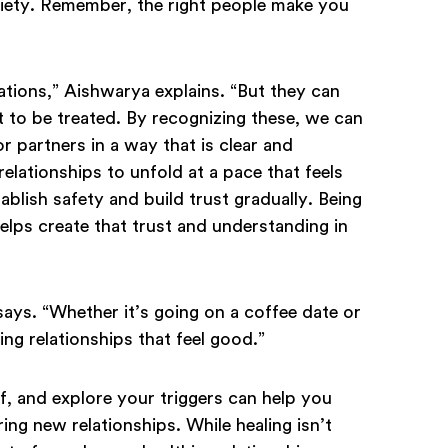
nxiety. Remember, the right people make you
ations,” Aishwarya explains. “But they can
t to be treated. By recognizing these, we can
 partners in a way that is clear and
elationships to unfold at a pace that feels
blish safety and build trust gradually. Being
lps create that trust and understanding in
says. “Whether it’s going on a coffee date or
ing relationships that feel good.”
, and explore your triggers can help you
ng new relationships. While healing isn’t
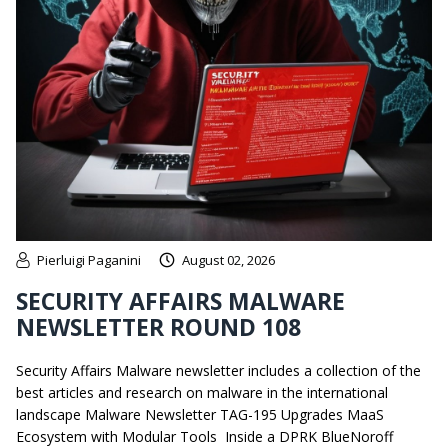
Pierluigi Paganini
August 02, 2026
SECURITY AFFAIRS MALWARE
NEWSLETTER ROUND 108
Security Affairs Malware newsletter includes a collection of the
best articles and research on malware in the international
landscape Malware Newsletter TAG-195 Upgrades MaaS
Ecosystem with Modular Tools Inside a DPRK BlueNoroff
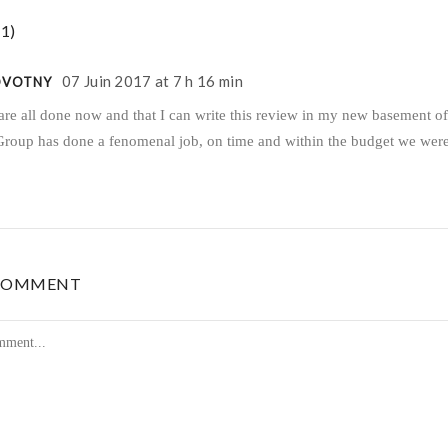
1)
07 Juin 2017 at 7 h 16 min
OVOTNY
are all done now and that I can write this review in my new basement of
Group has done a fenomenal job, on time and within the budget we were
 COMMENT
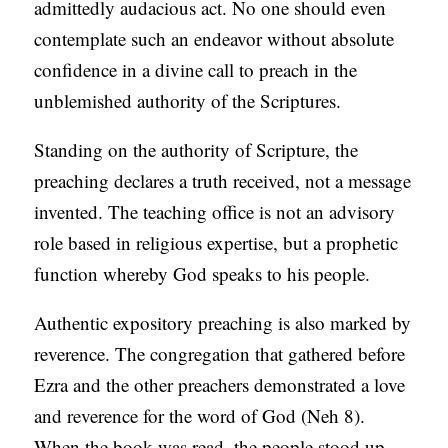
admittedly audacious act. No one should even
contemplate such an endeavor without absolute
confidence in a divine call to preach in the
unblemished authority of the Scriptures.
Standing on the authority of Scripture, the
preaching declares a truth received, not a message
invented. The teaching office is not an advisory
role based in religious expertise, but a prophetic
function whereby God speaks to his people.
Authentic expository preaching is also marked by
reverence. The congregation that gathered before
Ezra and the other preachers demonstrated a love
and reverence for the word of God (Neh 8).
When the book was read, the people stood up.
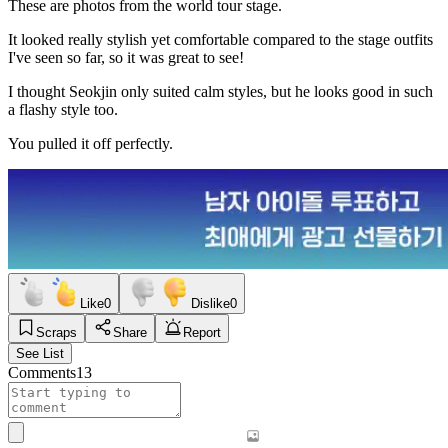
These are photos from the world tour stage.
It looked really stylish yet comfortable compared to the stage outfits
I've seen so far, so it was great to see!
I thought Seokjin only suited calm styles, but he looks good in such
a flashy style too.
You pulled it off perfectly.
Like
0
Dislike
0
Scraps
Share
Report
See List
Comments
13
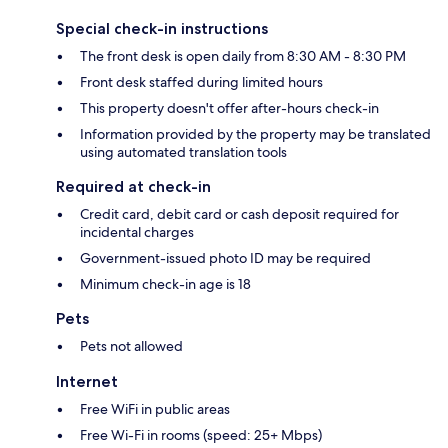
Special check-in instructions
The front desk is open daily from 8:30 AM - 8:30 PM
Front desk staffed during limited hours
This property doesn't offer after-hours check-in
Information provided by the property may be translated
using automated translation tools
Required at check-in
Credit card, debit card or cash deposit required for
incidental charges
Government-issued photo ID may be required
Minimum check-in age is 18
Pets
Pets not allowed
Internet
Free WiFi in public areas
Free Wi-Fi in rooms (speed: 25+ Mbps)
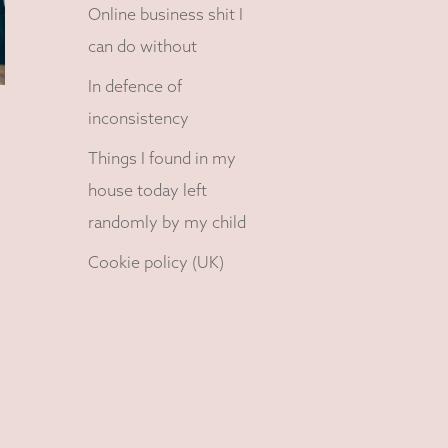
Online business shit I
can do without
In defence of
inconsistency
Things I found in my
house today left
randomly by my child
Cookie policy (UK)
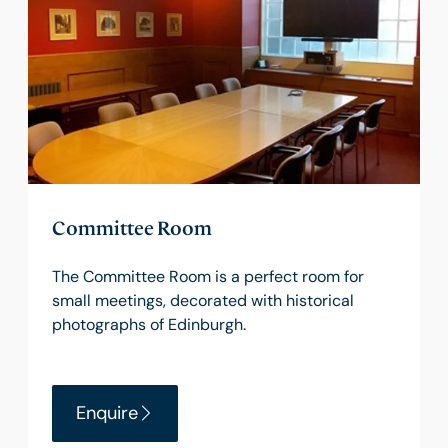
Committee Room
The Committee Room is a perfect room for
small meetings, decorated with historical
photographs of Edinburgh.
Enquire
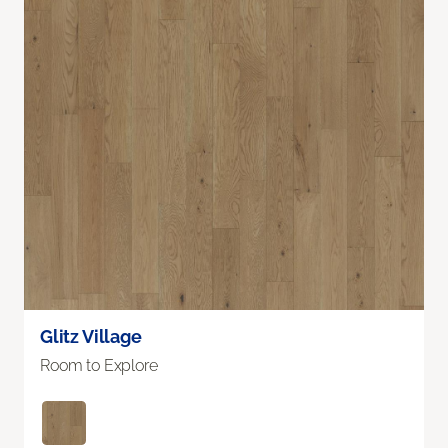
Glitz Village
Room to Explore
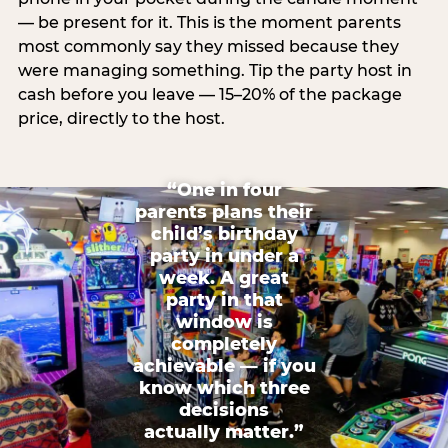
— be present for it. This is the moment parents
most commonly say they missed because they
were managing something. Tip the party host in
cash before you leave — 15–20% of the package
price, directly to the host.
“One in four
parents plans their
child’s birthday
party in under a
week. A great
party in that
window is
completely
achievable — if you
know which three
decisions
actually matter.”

● ● ● ●

• **AIM OF THE TASK**
Write out again exactly the lines above from the one with "role based in" through the one with "week. A great", adding no other lines and no pictures.

• **FINAL ANSWER**
role based in religious expertise, but a prophetic
function whereby God speaks to his people.
Authentic expository preaching is also marked by
reverence. The congregation that gathered before
Ezra and the other preachers demonstrated a love
and reverence for the word of God (Neh 8).
When the book was read, the people stood up.
These are photos from the world tour stage.
It looked really stylish yet comfortable compared to the stage outfits
I've seen so far, so it was great to see!
I thought Seokjin only suited calm styles, but he looks good in such
a flashy style too.
You pulled it off perfectly.
Like
0
Dislike
0
Scraps
Share
Report
See List
Comments
13
Special check-in instructions
The front desk is open daily from 8:30 AM - 8:30 PM
Front desk staffed during limited hours
This property doesn't offer after-hours check-in
Information provided by the property may be translated
using automated translation tools
Required at check-in
Credit card, debit card or cash deposit required for
incidental charges
Government-issued photo ID may be required
Minimum check-in age is 18
Pets
Pets not allowed
Internet
Free WiFi in public areas
Free Wi-Fi in rooms (speed: 25+ Mbps)
Online business shit I
can do without
In defence of
inconsistency
Things I found in my
house today left
randomly by my child
Cookie policy (UK)
Committee Room
The Committee Room is a perfect room for
small meetings, decorated with historical
photographs of Edinburgh.
Enquire
Glitz Village
Room to Explore
— be present for it. This is the moment parents
most commonly say they missed because they
were managing something. Tip the party host in
cash before you leave — 15–20% of the package
price, directly to the host.
“One in four
parents plans their
child’s birthday
party in under a
week. A great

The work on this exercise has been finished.